[Stored data]
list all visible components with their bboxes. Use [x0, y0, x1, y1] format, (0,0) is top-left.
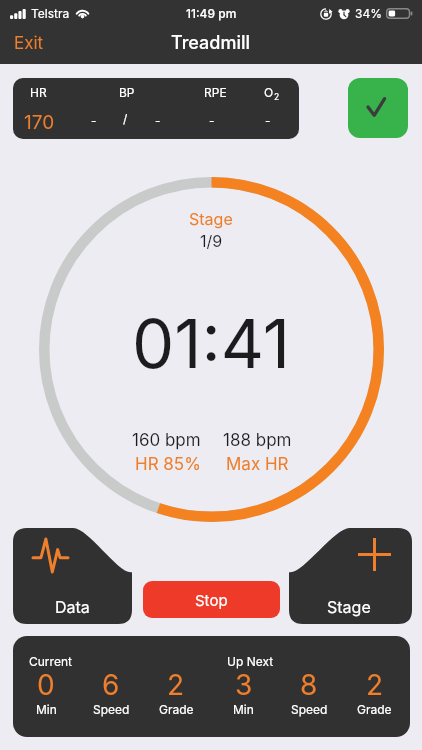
staticText: Stage [327, 597, 371, 616]
staticText: Speed [93, 702, 130, 717]
staticText: Telstra [31, 6, 70, 21]
staticText: 3 [235, 668, 253, 702]
staticText: 8 [300, 668, 318, 702]
staticText: Data [55, 597, 90, 616]
staticText: Max HR [226, 454, 289, 475]
staticText: - [209, 113, 215, 128]
staticText: Up Next [227, 654, 274, 669]
staticText: HR 85% [135, 454, 201, 475]
staticText: HR [30, 85, 47, 100]
staticText: / [123, 111, 128, 126]
staticText: Treadmill [171, 32, 251, 54]
staticText: - [265, 113, 271, 128]
button[interactable]: Add stage [289, 528, 412, 624]
button[interactable]: Data [13, 528, 132, 624]
staticText: Stop [195, 591, 228, 609]
staticText: 2 [366, 668, 384, 702]
button[interactable]: Current [13, 636, 410, 737]
staticText: Stage [189, 209, 233, 228]
staticText: Speed [291, 702, 328, 717]
staticText: 188 bpm [223, 430, 292, 451]
staticText: BP [119, 85, 135, 100]
staticText: 34% [355, 6, 382, 21]
staticText: Grade [159, 702, 194, 717]
button[interactable]: HR [13, 78, 299, 139]
staticText: 11:49 pm [186, 6, 237, 21]
staticText: 1/9 [200, 231, 223, 250]
staticText: RPE [204, 85, 227, 100]
staticText: 160 bpm [132, 430, 201, 451]
button[interactable]: Confirm [348, 78, 408, 138]
button[interactable]: Stop [143, 581, 280, 618]
staticText: - [91, 113, 97, 128]
staticText: 6 [102, 668, 120, 702]
staticText: 170 [24, 111, 55, 134]
staticText: Exit [14, 33, 44, 54]
staticText: Min [233, 702, 254, 717]
staticText: O [264, 85, 274, 100]
staticText: Min [36, 702, 57, 717]
staticText: 2 [274, 92, 280, 102]
staticText: Grade [357, 702, 392, 717]
staticText: - [155, 113, 161, 128]
staticText: Current [29, 654, 72, 669]
staticText: 2 [167, 668, 185, 702]
staticText: 0 [37, 668, 55, 702]
staticText: 01:41 [132, 303, 291, 384]
button[interactable]: Exit [0, 29, 58, 58]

[GOAL OF THE EXERCISE] Would you please print out all the records above exactly, minus any pictures?

[EXERCISE SOLUTION]
list all visible components with their bboxes. Use [x0, y0, x1, y1] format, (0,0) is top-left.
staticText: Stage [327, 597, 371, 616]
staticText: Speed [93, 702, 130, 717]
staticText: Telstra [31, 6, 70, 21]
staticText: 3 [235, 668, 253, 702]
staticText: 8 [300, 668, 318, 702]
staticText: Data [55, 597, 90, 616]
staticText: Max HR [226, 454, 289, 475]
staticText: - [209, 113, 215, 128]
staticText: Up Next [227, 654, 274, 669]
staticText: HR 85% [135, 454, 201, 475]
staticText: HR [30, 85, 47, 100]
staticText: / [123, 111, 128, 126]
staticText: Treadmill [171, 32, 251, 54]
staticText: - [265, 113, 271, 128]
button[interactable]: Add stage [289, 528, 412, 624]
button[interactable]: Data [13, 528, 132, 624]
staticText: Stop [195, 591, 228, 609]
staticText: 2 [366, 668, 384, 702]
button[interactable]: Current [13, 636, 410, 737]
staticText: Stage [189, 209, 233, 228]
staticText: Speed [291, 702, 328, 717]
staticText: 188 bpm [223, 430, 292, 451]
staticText: BP [119, 85, 135, 100]
staticText: 34% [355, 6, 382, 21]
staticText: Grade [159, 702, 194, 717]
button[interactable]: HR [13, 78, 299, 139]
staticText: 11:49 pm [186, 6, 237, 21]
staticText: 1/9 [200, 231, 223, 250]
staticText: RPE [204, 85, 227, 100]
staticText: 160 bpm [132, 430, 201, 451]
button[interactable]: Confirm [348, 78, 408, 138]
button[interactable]: Stop [143, 581, 280, 618]
staticText: - [91, 113, 97, 128]
staticText: 6 [102, 668, 120, 702]
staticText: 170 [24, 111, 55, 134]
staticText: Exit [14, 33, 44, 54]
staticText: Min [233, 702, 254, 717]
staticText: O [264, 85, 274, 100]
staticText: Min [36, 702, 57, 717]
staticText: 2 [274, 92, 280, 102]
staticText: Grade [357, 702, 392, 717]
staticText: - [155, 113, 161, 128]
staticText: Current [29, 654, 72, 669]
staticText: 2 [167, 668, 185, 702]
staticText: 0 [37, 668, 55, 702]
staticText: 01:41 [132, 303, 291, 384]
button[interactable]: Exit [0, 29, 58, 58]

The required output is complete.